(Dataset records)
= = = = = = =

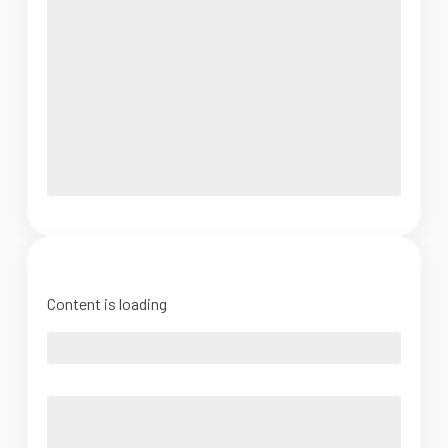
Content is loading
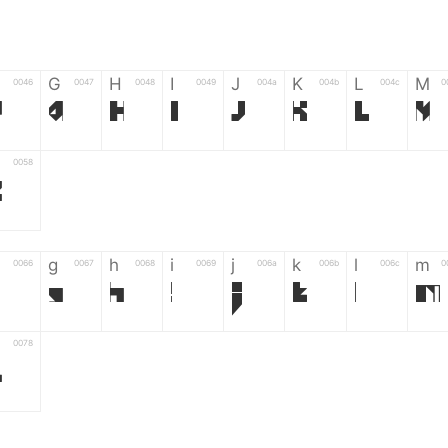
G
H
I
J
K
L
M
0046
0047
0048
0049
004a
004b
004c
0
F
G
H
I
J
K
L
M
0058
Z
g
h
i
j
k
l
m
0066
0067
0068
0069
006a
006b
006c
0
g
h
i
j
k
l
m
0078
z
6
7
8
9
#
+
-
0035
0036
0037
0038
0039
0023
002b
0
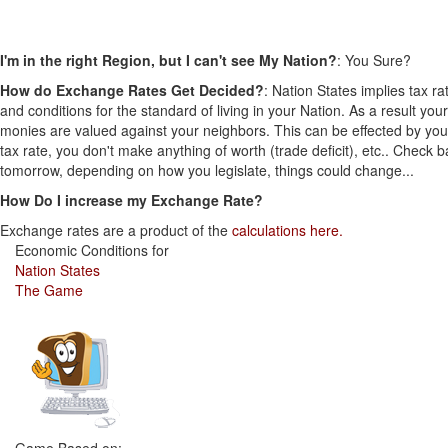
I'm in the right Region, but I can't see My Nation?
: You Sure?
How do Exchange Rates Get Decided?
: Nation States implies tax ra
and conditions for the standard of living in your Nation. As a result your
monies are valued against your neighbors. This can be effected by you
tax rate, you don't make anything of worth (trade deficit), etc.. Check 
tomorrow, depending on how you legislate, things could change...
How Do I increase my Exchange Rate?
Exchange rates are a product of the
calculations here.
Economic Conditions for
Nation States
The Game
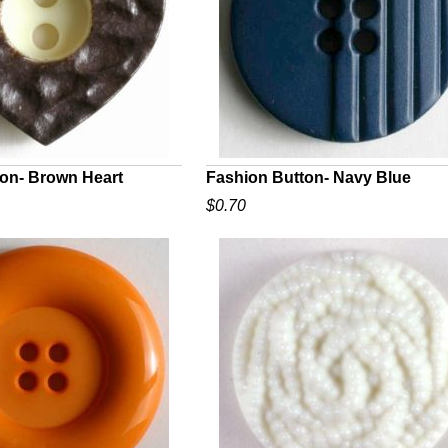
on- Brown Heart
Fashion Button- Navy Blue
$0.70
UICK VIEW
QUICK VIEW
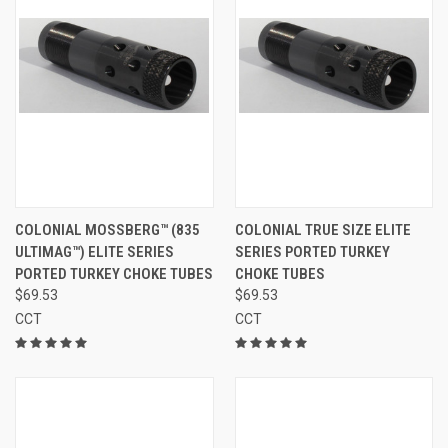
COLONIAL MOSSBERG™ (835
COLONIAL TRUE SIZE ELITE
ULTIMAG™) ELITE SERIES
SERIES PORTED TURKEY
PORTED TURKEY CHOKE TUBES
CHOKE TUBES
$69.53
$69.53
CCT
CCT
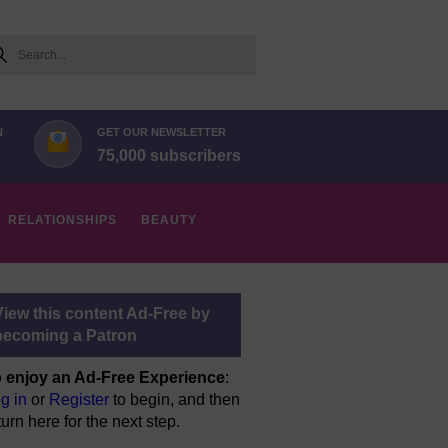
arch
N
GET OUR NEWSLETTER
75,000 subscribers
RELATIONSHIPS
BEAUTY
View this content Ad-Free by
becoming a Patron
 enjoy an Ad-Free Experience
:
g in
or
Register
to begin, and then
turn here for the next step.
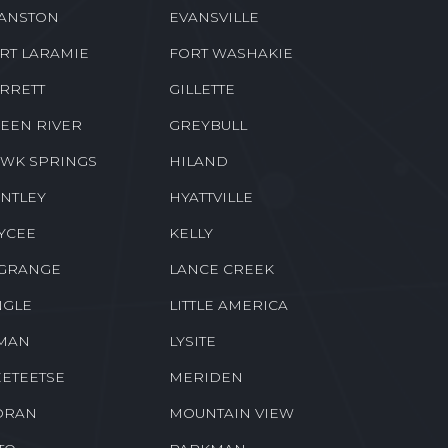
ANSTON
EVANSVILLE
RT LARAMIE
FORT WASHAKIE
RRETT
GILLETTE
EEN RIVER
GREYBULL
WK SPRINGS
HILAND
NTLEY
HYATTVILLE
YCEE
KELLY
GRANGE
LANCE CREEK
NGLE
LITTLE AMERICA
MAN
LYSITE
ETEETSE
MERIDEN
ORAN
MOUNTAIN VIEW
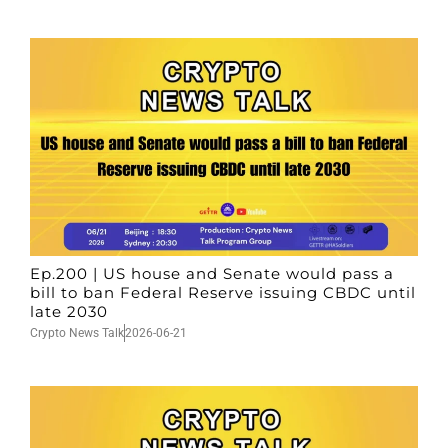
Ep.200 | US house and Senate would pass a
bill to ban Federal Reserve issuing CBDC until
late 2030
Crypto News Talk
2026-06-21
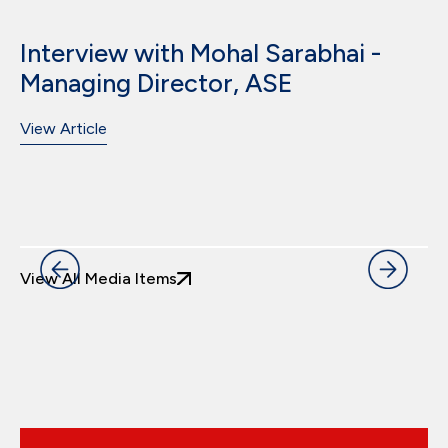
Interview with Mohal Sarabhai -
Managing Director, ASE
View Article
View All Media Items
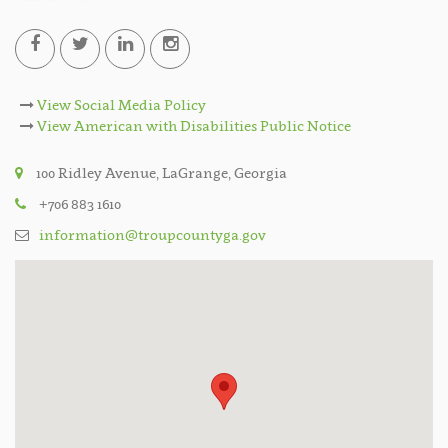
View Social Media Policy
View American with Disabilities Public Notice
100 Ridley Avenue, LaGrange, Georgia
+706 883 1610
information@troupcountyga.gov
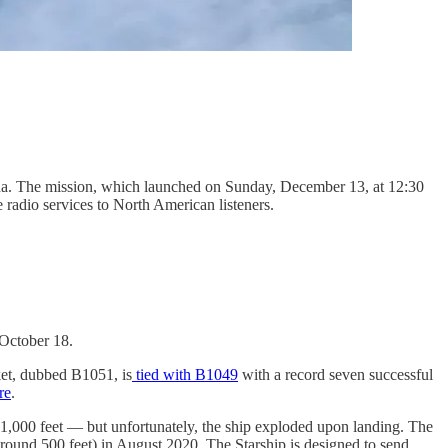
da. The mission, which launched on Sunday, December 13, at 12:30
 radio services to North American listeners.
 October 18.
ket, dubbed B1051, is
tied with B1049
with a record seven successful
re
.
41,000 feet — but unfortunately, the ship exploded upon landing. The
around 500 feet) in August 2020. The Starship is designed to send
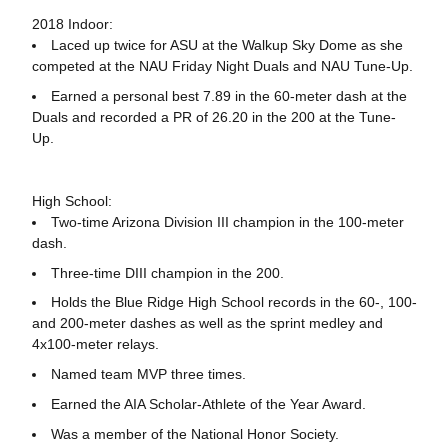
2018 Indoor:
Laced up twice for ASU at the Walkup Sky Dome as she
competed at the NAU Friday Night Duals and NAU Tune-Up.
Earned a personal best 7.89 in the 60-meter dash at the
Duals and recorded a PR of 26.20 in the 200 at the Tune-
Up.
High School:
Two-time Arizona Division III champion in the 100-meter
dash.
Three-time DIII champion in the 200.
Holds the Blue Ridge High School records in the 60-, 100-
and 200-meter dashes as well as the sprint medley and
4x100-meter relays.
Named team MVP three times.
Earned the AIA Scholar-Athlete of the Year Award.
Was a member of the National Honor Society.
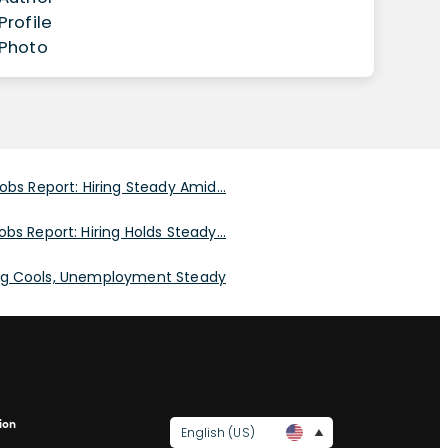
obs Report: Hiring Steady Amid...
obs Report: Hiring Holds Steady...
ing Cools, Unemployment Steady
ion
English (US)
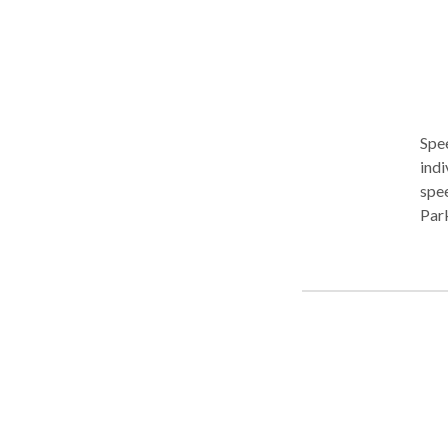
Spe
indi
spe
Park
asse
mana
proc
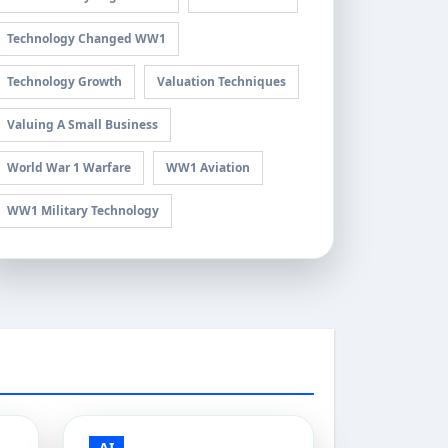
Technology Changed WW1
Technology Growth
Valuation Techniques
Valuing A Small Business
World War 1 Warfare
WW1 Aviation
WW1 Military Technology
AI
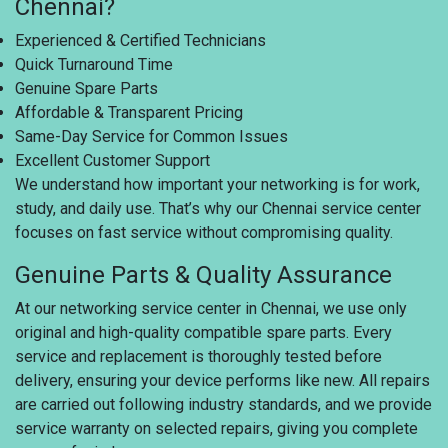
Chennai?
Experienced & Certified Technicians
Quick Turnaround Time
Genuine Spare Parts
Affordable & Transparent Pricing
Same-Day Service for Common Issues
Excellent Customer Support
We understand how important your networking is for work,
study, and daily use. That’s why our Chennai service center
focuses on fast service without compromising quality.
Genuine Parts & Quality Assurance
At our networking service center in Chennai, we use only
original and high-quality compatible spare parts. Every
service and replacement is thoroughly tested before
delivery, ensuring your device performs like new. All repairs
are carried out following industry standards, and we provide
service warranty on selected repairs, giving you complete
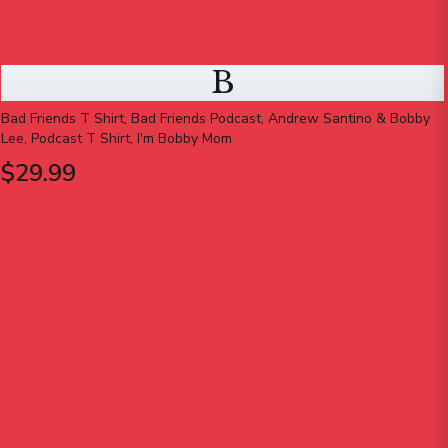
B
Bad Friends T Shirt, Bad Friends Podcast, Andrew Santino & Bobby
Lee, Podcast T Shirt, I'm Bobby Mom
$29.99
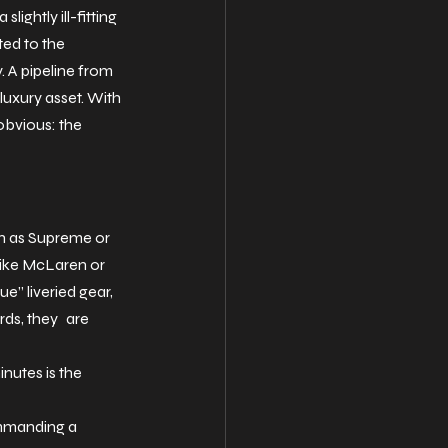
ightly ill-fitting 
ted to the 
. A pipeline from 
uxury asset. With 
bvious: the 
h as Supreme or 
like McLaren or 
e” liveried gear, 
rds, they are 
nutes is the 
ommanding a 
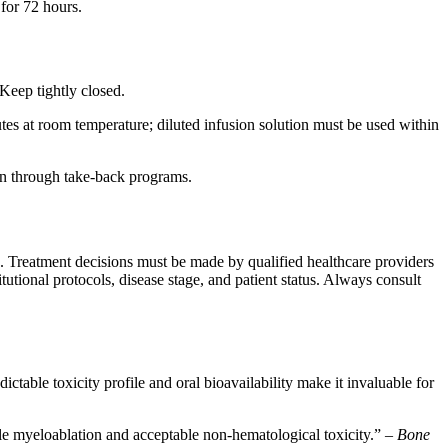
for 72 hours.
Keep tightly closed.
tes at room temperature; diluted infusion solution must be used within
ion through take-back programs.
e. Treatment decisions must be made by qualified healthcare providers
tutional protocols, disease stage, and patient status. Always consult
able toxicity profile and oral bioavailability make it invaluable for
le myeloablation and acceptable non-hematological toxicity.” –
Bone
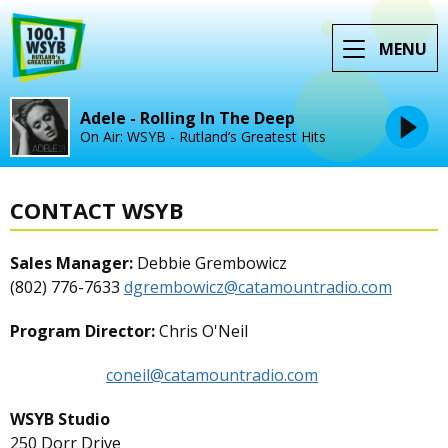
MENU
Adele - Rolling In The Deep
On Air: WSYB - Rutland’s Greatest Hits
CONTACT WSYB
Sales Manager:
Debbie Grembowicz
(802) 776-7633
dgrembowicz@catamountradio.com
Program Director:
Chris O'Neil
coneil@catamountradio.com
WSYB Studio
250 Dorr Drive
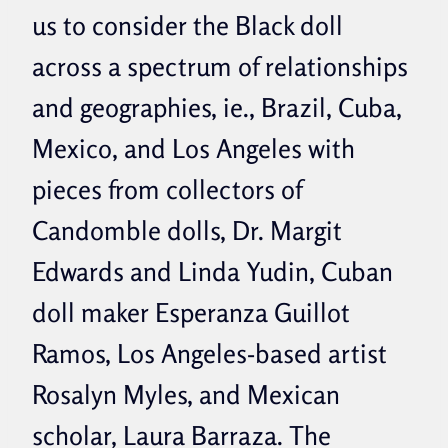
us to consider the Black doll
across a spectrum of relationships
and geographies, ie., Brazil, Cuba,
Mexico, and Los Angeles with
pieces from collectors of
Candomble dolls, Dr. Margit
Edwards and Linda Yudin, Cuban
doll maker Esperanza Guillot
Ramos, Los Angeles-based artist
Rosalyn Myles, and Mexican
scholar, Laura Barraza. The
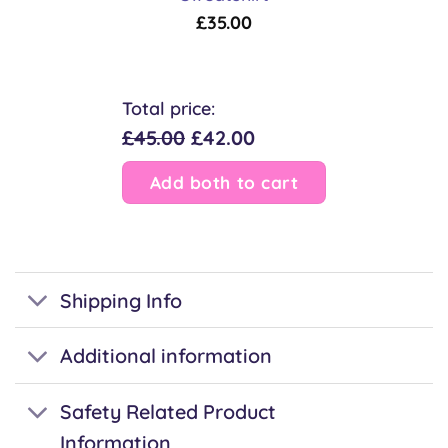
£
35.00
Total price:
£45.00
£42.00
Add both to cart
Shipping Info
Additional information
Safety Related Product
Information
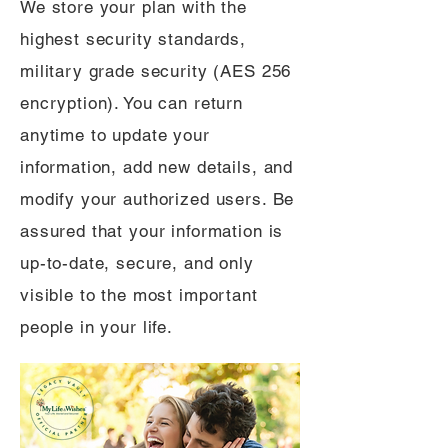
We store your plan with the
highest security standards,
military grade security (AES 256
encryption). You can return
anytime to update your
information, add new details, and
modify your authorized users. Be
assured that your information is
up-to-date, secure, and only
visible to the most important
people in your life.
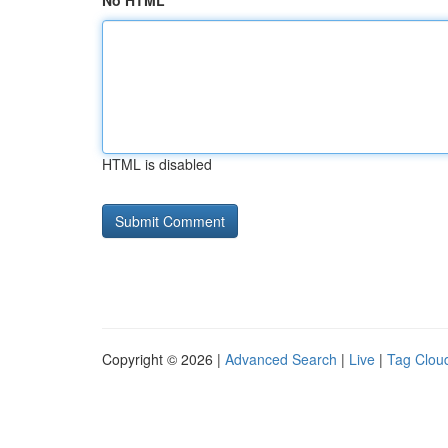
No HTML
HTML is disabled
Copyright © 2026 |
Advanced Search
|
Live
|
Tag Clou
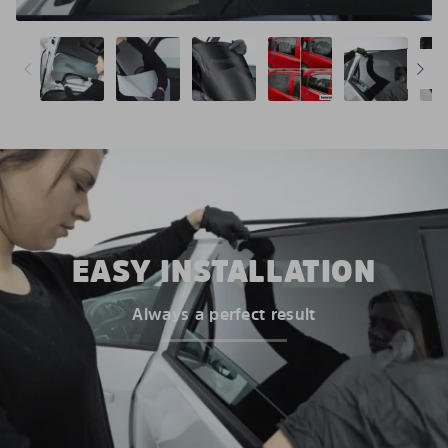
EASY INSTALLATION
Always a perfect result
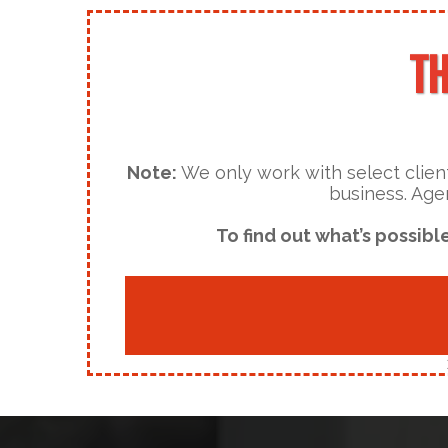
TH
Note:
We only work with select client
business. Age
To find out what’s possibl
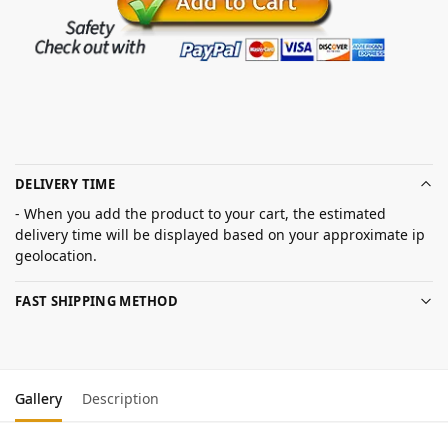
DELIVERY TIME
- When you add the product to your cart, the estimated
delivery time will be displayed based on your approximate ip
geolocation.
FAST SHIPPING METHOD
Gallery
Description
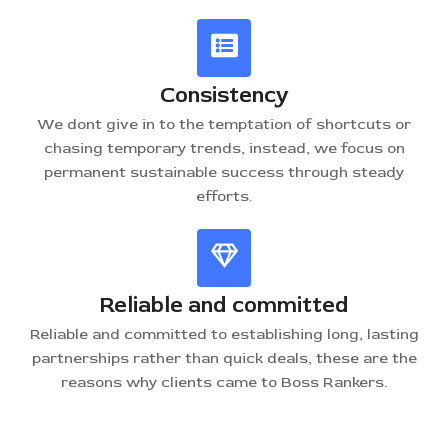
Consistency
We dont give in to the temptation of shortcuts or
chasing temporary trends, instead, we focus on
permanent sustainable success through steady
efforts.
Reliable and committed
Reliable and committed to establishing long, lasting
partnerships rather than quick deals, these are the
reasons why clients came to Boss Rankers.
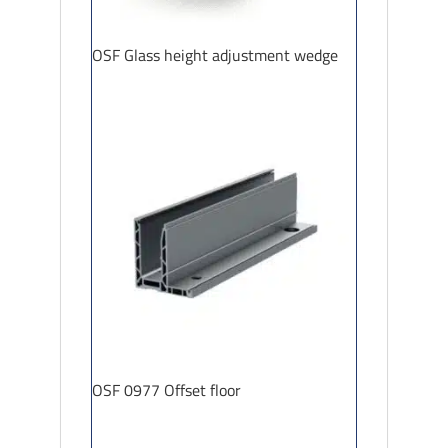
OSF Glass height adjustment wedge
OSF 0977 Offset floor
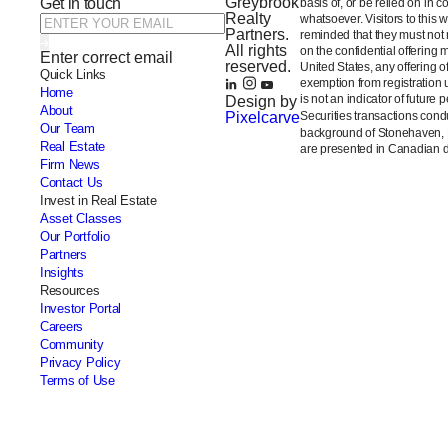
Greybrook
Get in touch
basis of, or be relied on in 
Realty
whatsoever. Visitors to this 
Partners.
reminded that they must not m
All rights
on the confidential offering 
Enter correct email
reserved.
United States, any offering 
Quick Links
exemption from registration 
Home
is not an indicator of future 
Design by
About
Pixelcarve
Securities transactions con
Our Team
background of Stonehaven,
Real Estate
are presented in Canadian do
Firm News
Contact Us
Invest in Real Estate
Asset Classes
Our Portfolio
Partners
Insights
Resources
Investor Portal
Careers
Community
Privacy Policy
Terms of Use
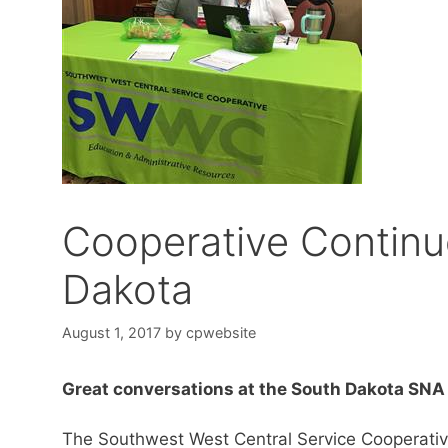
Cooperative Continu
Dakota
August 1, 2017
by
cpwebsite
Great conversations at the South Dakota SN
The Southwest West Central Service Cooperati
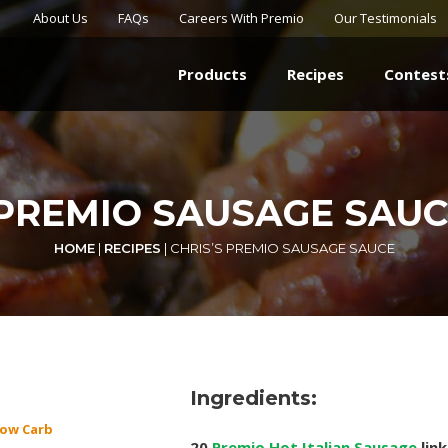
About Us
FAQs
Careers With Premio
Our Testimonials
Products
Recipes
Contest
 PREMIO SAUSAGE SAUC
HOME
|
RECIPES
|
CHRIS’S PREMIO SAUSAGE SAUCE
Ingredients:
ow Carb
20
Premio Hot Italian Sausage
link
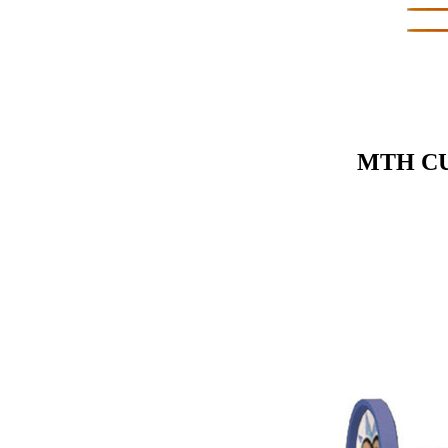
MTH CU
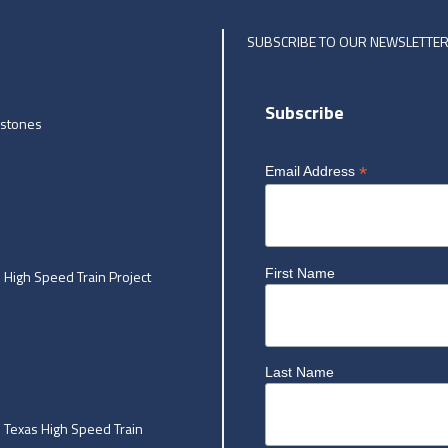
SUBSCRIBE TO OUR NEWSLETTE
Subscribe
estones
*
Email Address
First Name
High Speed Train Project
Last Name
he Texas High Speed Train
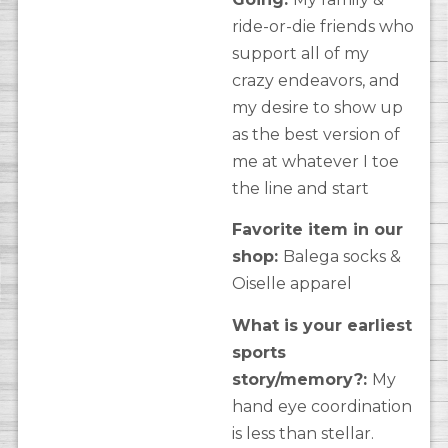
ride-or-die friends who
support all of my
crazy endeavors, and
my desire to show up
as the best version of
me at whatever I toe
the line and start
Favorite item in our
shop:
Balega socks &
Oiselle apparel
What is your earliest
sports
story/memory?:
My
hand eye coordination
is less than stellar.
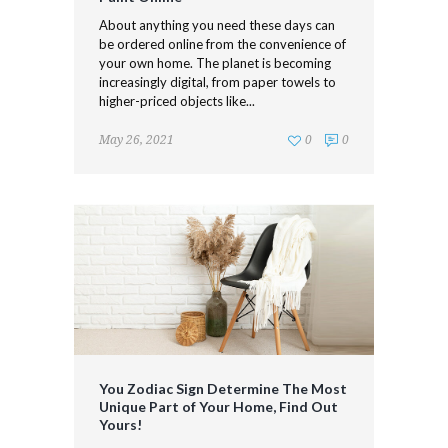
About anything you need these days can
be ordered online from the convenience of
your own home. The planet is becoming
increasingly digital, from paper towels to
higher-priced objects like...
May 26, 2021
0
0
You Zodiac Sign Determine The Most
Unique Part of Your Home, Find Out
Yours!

= = = = = = =

» **Required action**: Exactly as they appear, please return only the lines from the first line of the records through the line containing "How do Exchange Rates Get Decided?", both included, leaving out all pictures.

» **Exercise response**:
Content is loading
G
H
I
J
K
L
M
0046
0047
0048
0049
004a
004b
004c
0
F
G
H
I
J
K
L
M
0058
Z
g
h
i
j
k
l
m
0066
0067
0068
0069
006a
006b
006c
0
g
h
i
j
k
l
m
0078
z
6
7
8
9
#
+
-
0035
0036
0037
0038
0039
0023
002b
0
I'm in the right Region, but I can't see My Nation?
: You Sure?
How do Exchange Rates Get Decided?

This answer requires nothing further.